My Wednesday hikes to Ile de France continue even into December as the weather has been quite warm and sunny on those days.  In all, the weather here has been quite mild, even if it sometimes rains in the morning.  Last week it was gorgeous, warm and  sunny as I strolled down the Seine, then sat in the Jardins des Tuilleries by the pond and looked up at the Tour Eiffel. (This is how I imagine heaven.)  I was also reading the latest MacLeans 18 December "special edition" about the Liberal leadership convention (quite interesting).

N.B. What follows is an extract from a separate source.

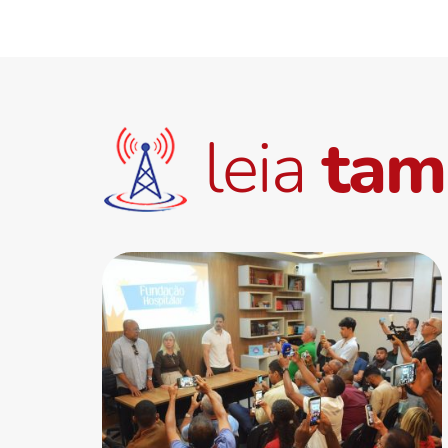
leia
ta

I picked up a number of copies of a book entitled "Paris dans un Panier : Marchées, marchands et marchandises" at a discount store for 2 euros each.  The numerous markets of Paris  are shown by Arrondissment (District) and it describes them in text and with colour photographs, including some of my favourite vendors at the Joinville Market.  So I inscribed a note to each of them and presented a copy of the book to them as a petit cadeau from Heather Stevens "la Canadienne".  They were all very touched and it made me feel good too..

My near TV debut occurred a few weeks ago when I was asked to visit an artist's atalier where France One was filming a short documentary on a programme for people living in Paris (English and French) to meet working Parisians in their work environment.  It was fun, but for a week I taped the time slot they told us it was in, but it never happened.  I guess we got pre-empted by politicians or movie stars.

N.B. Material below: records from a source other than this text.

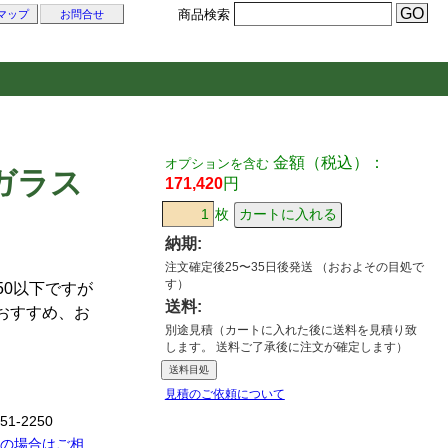
商品検索
マップ
お問合せ
金額（税込）：
オプションを含む
ガラス
171,420
円
枚
納期:
注文確定後25〜35日後発送 （おおよその目処で
す）
50以下ですが
送料:
がおすすめ、お
別途見積（カートに入れた後に送料を見積り致
します。 送料ご了承後に注文が確定します）
送料目処
見積のご依頼について
51-2250
望の場合はご相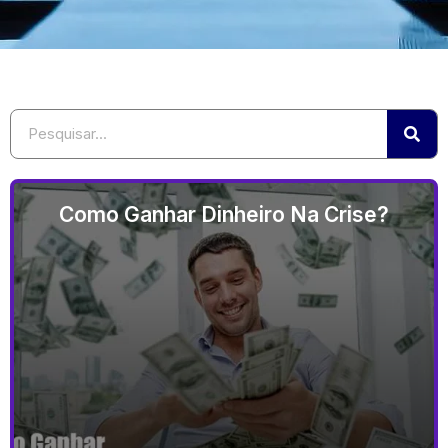
Como Ganhar Dinheiro Na Crise?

Oh yeh tennis, how could I forget tennis.  Live tennis on TV is great. I do a lot of taping because I'm out at museums during the day. I did get to the Paris Masters, but unfortunately Daniel Nestor lost the game I was at, so I never got to the finals and box seats like last year.  I actually hit a few balls with my friend Jan, and I have a lead now to play with a group of women in the spring.

Our visit to Canada is short, with one week in Calgary and one week in Ottawa, so it will be impossible to see or talk to everyone, but you are all in my heart, so keep the emails coming.